The traditionally produced Tangail saree in West Bengal is characterized by a special physical finish, which makes it free from "reed mark" (jorebhanga) giving it a special look and feel. Also characterized by the stiff finish.

The "Basak" weaver community was the first to start making this saree. In 2024, 20,000 weavers are involved in Tangail saree weaving in Nadia and Purba Bardhaman districts of West Bengal. This saree is folded in Guti Bhanj.

==== Criticism ====
West Bengal State Handloom Weavers Cooperative Society Limited applied for Geographical indication or GI tag for West Bengal's Tangail saree in 2020. On 2 January 2024, Geographical indication or GI tag under the title "Tangail Saree of Bengal" or Banglar Tangail Sari was issued from the office in Chennai, India. According to the certificate received, the registration of the product will be valid till 7 September 2030.

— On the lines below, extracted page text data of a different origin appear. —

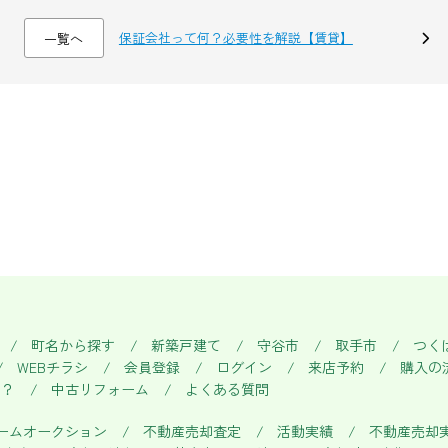
保証会社って何？必要性を解説【賃貸】
一覧へ
町名から探す
新築戸建て
守谷市
取手市
つく
WEBチラシ
会員登録
ログイン
来店予約
購入の
い？
中古リフォーム
よくある質問
ームオークション
不動産売却査定
活動実績
不動産売却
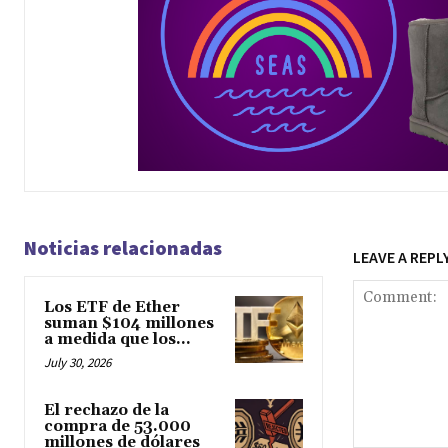
Noticias relacionadas
LEAVE A REPL
Los ETF de Ether
suman $104 millones
a medida que los...
July 30, 2026
El rechazo de la
compra de 53.000
millones de dólares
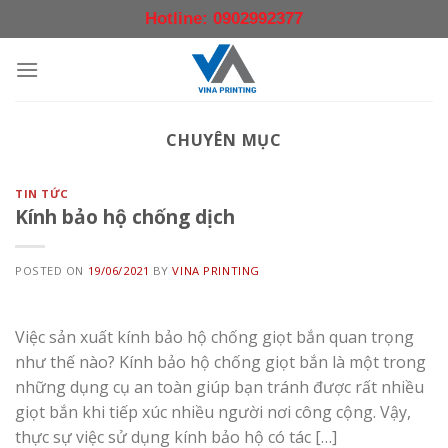
Skip
Hotline: 0902992377
to
content
CHUYÊN MỤC
TIN TỨC
Kính bảo hộ chống dịch
POSTED ON
19/06/2021
BY
VINA PRINTING
Việc sản xuất kính bảo hộ chống giọt bắn quan trọng
như thế nào? Kính bảo hộ chống giọt bắn là một trong
những dụng cụ an toàn giúp bạn tránh được rất nhiều
giọt bắn khi tiếp xúc nhiều người nơi công cộng. Vậy,
thực sự việc sử dụng kính bảo hộ có tác […]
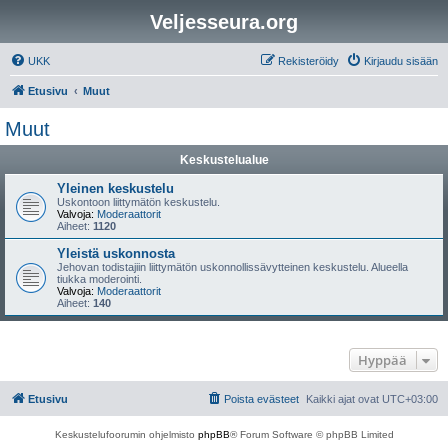
Veljesseura.org
UKK
Rekisteröidy
Kirjaudu sisään
Etusivu
Muut
Muut
Keskustelualue
Yleinen keskustelu
Uskontoon liittymätön keskustelu.
Valvoja:
Moderaattorit
Aiheet:
1120
Yleistä uskonnosta
Jehovan todistajiin liittymätön uskonnollissävytteinen keskustelu. Alueella
tiukka moderointi.
Valvoja:
Moderaattorit
Aiheet:
140
Hyppää
Etusivu
Poista evästeet
Kaikki ajat ovat
UTC+03:00
Keskustelufoorumin ohjelmisto
phpBB
® Forum Software © phpBB Limited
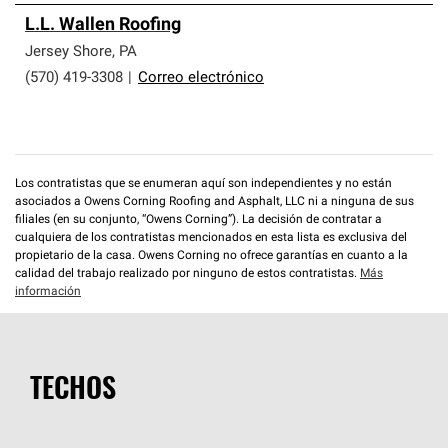
L.L. Wallen Roofing
Jersey Shore
,
PA
(570) 419-3308
|
Correo electrónico
Los contratistas que se enumeran aquí son independientes y no están
asociados a Owens Corning Roofing and Asphalt, LLC ni a ninguna de sus
filiales (en su conjunto, “Owens Corning”). La decisión de contratar a
cualquiera de los contratistas mencionados en esta lista es exclusiva del
propietario de la casa. Owens Corning no ofrece garantías en cuanto a la
calidad del trabajo realizado por ninguno de estos contratistas.
Más
información
TECHOS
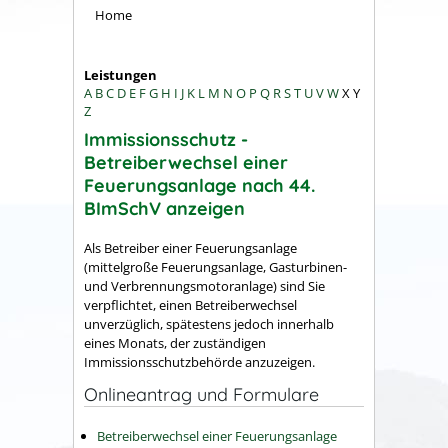
Home
Leistungen
A
B
C
D
E
F
G
H
I
J
K
L
M
N
O
P
Q
R
S
T
U
V
W
X
Y
Z
Immissionsschutz -
Betreiberwechsel einer
Feuerungsanlage nach 44.
BImSchV anzeigen
Als Betreiber einer Feuerungsanlage
(mittelgroße Feuerungsanlage, Gasturbinen-
und Verbrennungsmotoranlage) sind Sie
verpflichtet, einen Betreiberwechsel
unverzüglich, spätestens jedoch innerhalb
eines Monats, der zuständigen
Immissionsschutzbehörde anzuzeigen.
Onlineantrag und Formulare
Betreiberwechsel einer Feuerungsanlage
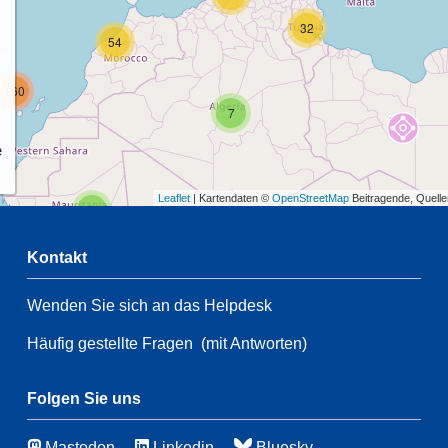
32
54
160
7
e
Leaflet
| Kartendaten ©
OpenStreetMap
Beitragende, Quell
2
Kontakt
68
Wenden Sie sich an das Helpdesk
2
Häufig gestellte Fragen
(mit Antworten)
132
87
7
Folgen Sie uns
43
6
Mastodon
Linkedin
Bluesky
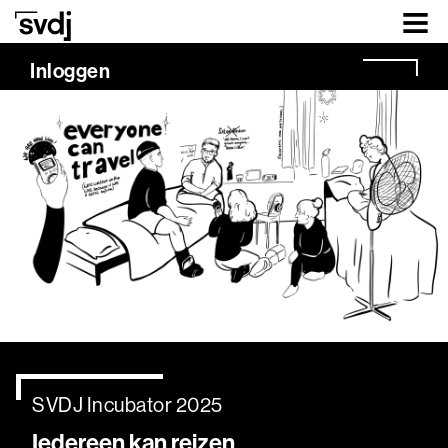
Naar hoofdinhoud
Inloggen
SVDJ Incubator 2025
Iedereen kan reizen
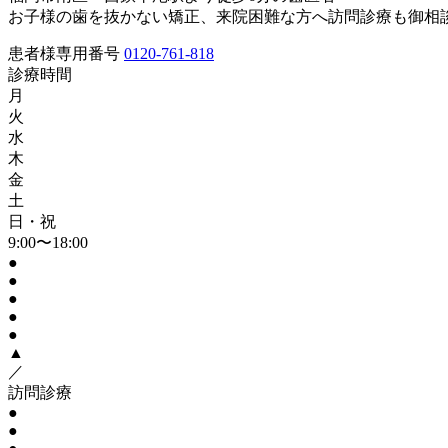
お子様の歯を抜かない矯正、来院困難な方へ訪問診療も御相
患者様専用番号
0120-761-818
診療時間
月
火
水
木
金
土
日・祝
9:00〜18:00
●
●
●
●
●
▲
／
訪問診療
●
●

Criticism started in Bangladesh, when West Bengal's Tangail saree was given a Geographical Indication or GI tag. As per Bangladeshi media, Biswa Bangla Biponi of Kolkata is selling Tangail sarees as Phulia products by taking advantage of the GI tag. On the other hand, according to Journal No. 178 published by the Chennai-based office of Geographical Indication, the West Bengal's Tangail saree – basically a fusion of East Bengal and West Bengal handwoven sarees – is a different saree from the Bangladeshi Tangail saree.